Selon nos confrères de Le Monde, le président du Ghana, John Dramani Mahama, a récemment souligné l'importance de la reconnaissance pleine et entière de l'histoire de l'esclavage pour l'humanité tout entière. Cette déclaration intervient alors que le Ghana a célébré le 69ᵉ anniversaire de son indépendance, le 6 mars. Dans son allocution à la nation, le président Mahama a évoqué le courage et la détermination de ses dirigeants fondateurs, qui ont lutté pour assurer la liberté du pays.

Kwame Nkrumah, le premier ministre et président du Ghana de 1952 à 1966, avait toujours rappelé que l'indépendance politique demeure incomplète tant que le système international qui structure les économies et les opportunités n'est pas transformé. C'est dans cet esprit que le Ghana présentera, le 25 mars, une résolution à l'Assemblée générale des Nations unies appelant à la reconnaissance formelle de la traite transatlantique et de la mise en esclavage des Africains comme crime contre l'humanité, ainsi que la nécessité d'engager un processus de réparation.

Ce qu'il faut retenir

  • Le Ghana demande une reconnaissance internationale de l'esclavage comme crime contre l'humanité.
  • Le président John Dramani Mahama a souligné l'importance de la reconnaissance de l'histoire de l'esclavage pour l'humanité.
  • Le Ghana présentera une résolution à l'Assemblée générale des Nations unies le 25 mars.

Contexte historique

La traite transatlantique et la mise en esclavage des Africains sont considérées comme l'une des plus grandes tragédies morales de l'histoire humaine. Selon les estimations, entre 15 et 20 millions d'Africains ont été déportés vers les Amériques entre le 15ᵉ et le 19ᵉ siècle. Cette période a eu des conséquences dévastatrices pour les populations africaines et leurs descendants, qui ont subi des siècles de discrimination, de marginalisation et de violence.

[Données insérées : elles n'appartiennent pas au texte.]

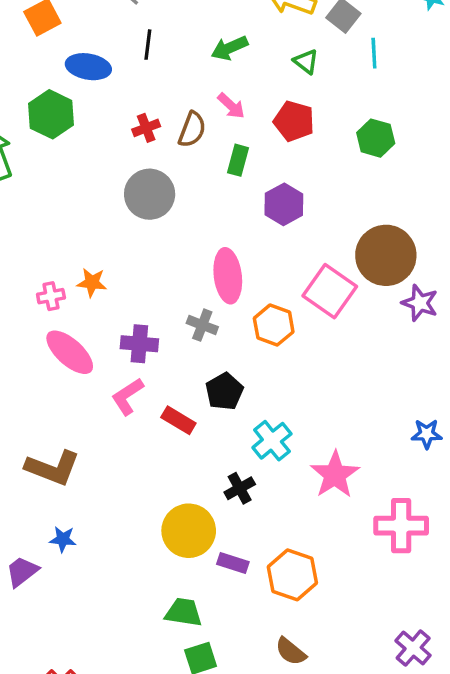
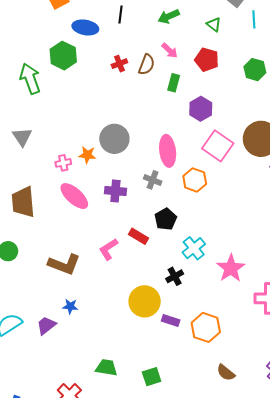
gray circle: (150, 194) -> (114, 139), moved
pink square: (330, 291) -> (218, 146), moved
pink L-shape: (127, 396) -> (108, 249), moved
green trapezoid: (184, 612) -> (106, 368), moved
brown semicircle: (291, 651) -> (226, 373), moved

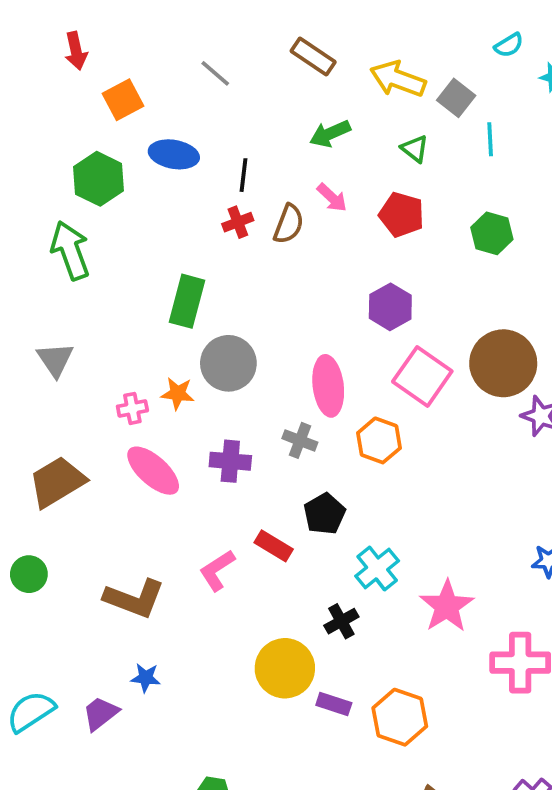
black line: (120, 14) -> (243, 175), moved
green hexagon: (63, 56) -> (99, 179), moved
green rectangle: (174, 83) -> (187, 301), moved, size x1.5
brown trapezoid: (23, 202) -> (57, 482), turned 64

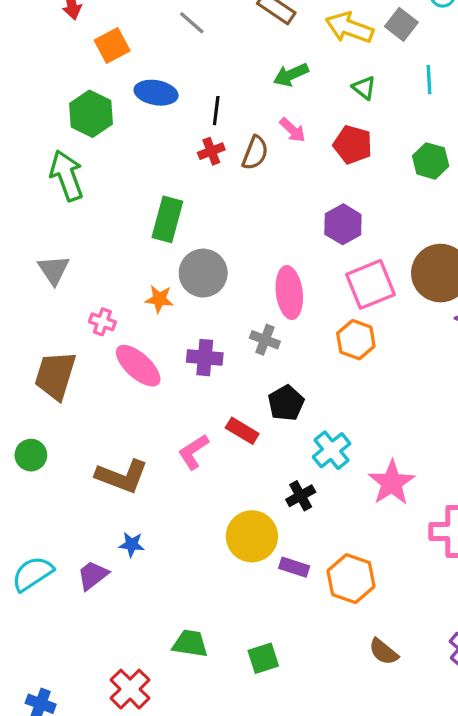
gray square: (456, 98) -> (401, 24), moved
pink square: (422, 376) -> (371, 284), turned 33
pink cross: (132, 408) -> (102, 322), moved, turned 30
orange hexagon: (379, 440) -> (356, 340), moved
brown trapezoid: (57, 482) -> (55, 375), turned -42

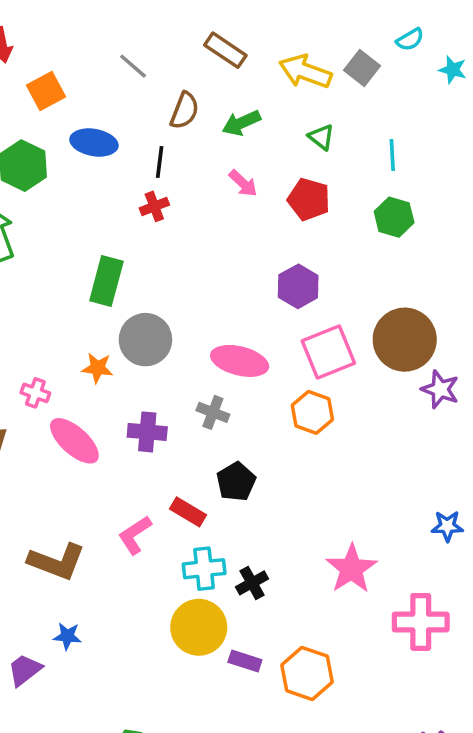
cyan line: (429, 80) -> (392, 155), moved
brown semicircle: (255, 153) -> (185, 111), moved
pink ellipse: (289, 293) -> (240, 361), turned -69
cyan cross: (332, 450) -> (204, 569), moved, turned 33

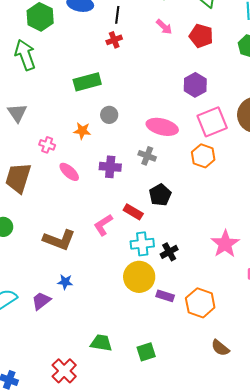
green rectangle: (106, 281) -> (87, 82), turned 60
gray circle: (145, 340) -> (109, 115), size x0.6
pink ellipse: (74, 441) -> (69, 172), size x0.7

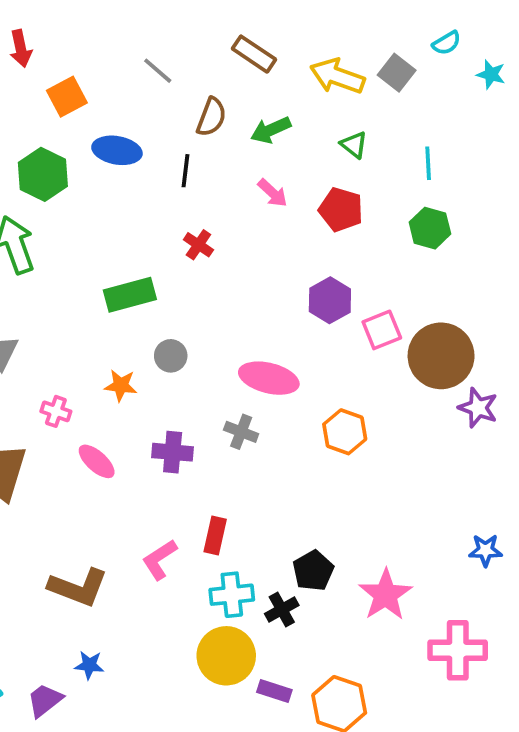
red cross: (114, 40) -> (198, 245), moved, turned -35
pink square: (212, 122) -> (382, 330), moved, size x0.7
black pentagon: (160, 195) -> (313, 571), moved
red rectangle: (133, 212) -> (215, 535), turned 72

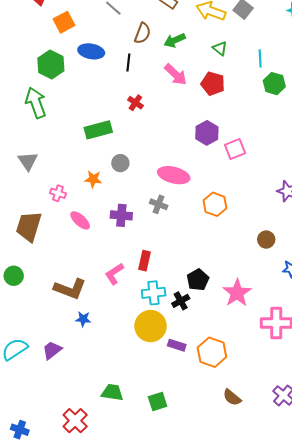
pink arrow: (273, 193) -> (176, 75), size x1.4
green hexagon: (430, 228) -> (274, 84), moved
brown circle: (441, 356) -> (266, 240), moved, size x0.5
blue star: (89, 665) -> (83, 319), moved

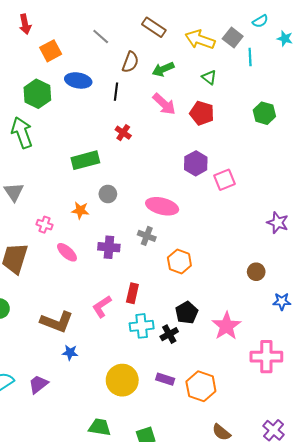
cyan line: (260, 58) -> (250, 57), moved
orange hexagon: (215, 204) -> (179, 261), moved
yellow circle: (151, 326) -> (122, 380), moved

Le Ghana, qui était alors connu sous le nom de Côte-de-l'Or britannique, a été l'un des principaux centres de la traite transatlantique. Les Portugais, les Néerlandais, les Britanniques et les Français ont tous établi des forts et des comptoirs le long de la côte ghanéenne pour faciliter la traite des esclaves. Les esclaves étaient déportés vers les Amériques pour travailler dans les plantations, les mines et les maisons des colons.

La résolution du Ghana

La résolution que le Ghana présentera à l'Assemblée générale des Nations unies est soutenue par l'Union africaine, la Communauté des Caraïbes (Caricom) et une coalition croissante de pays du Sud global. Cette initiative vise à obtenir une reconnaissance internationale de la traite transatlantique et de la mise en esclavage des Africains comme crime contre l'humanité, et à engager un processus de réparation pour les descendants des esclaves.

Le président Mahama a souligné que cette initiative ne vise pas à rouvrir de vieilles blessures, mais à les reconnaître avec honnêteté et à œuvrer pour la justice et la réparation. Il a également rappelé que la quête de justice n'a jamais cessé, depuis les premiers dirigeants africains qui protestaient contre la capture et la vente de leurs peuples jusqu'aux mouvements post-indépendance qui ont façonné le monde moderne.

Les enjeux

La reconnaissance de la traite transatlantique et de la mise en esclavage des Africains comme crime contre l'humanité a des implications importantes pour les relations internationales, la justice et la réparation. Elle pourrait également avoir des conséquences pour les pays qui ont bénéficié de la traite des esclaves et pour les descendants des esclaves qui continuent de subir les conséquences de cette histoire.

Le Ghana et ses alliés espèrent que cette résolution contribuera à une meilleure compréhension de l'histoire de la traite transatlantique et de ses conséquences, et à une reconnaissance plus large de la nécessité de réparation et de justice pour les descendants des esclaves. Ils espèrent également que cela contribuera à une plus grande solidarité et à une coopération internationale pour lutter contre les discriminations et les inégalités qui persistent aujourd'hui.

Et maintenant ?

La résolution du Ghana sera présentée à l'Assemblée générale des Nations unies le 25 mars. Il est attendu que les débats et les discussions autour de cette résolution soient intenses et passionnés, avec des positions divergentes entre les pays qui soutiennent la résolution et ceux qui s'y opposent. Les prochaines semaines et les prochains mois seront cruciaux pour déterminer l'issue de cette initiative et les conséquences qu'elle aura pour les relations internationales et la justice mondiale.

En conclusion, la demande du Ghana pour une reconnaissance internationale de l'esclavage comme crime contre l'humanité est un événement important qui pourrait avoir des conséquences significatives pour les relations internationales, la justice et la réparation. Il est essentiel de suivre de près les développements autour de cette initiative et de continuer à soutenir les efforts pour une reconnaissance plus large de l'histoire de la traite transatlantique et de ses conséquences.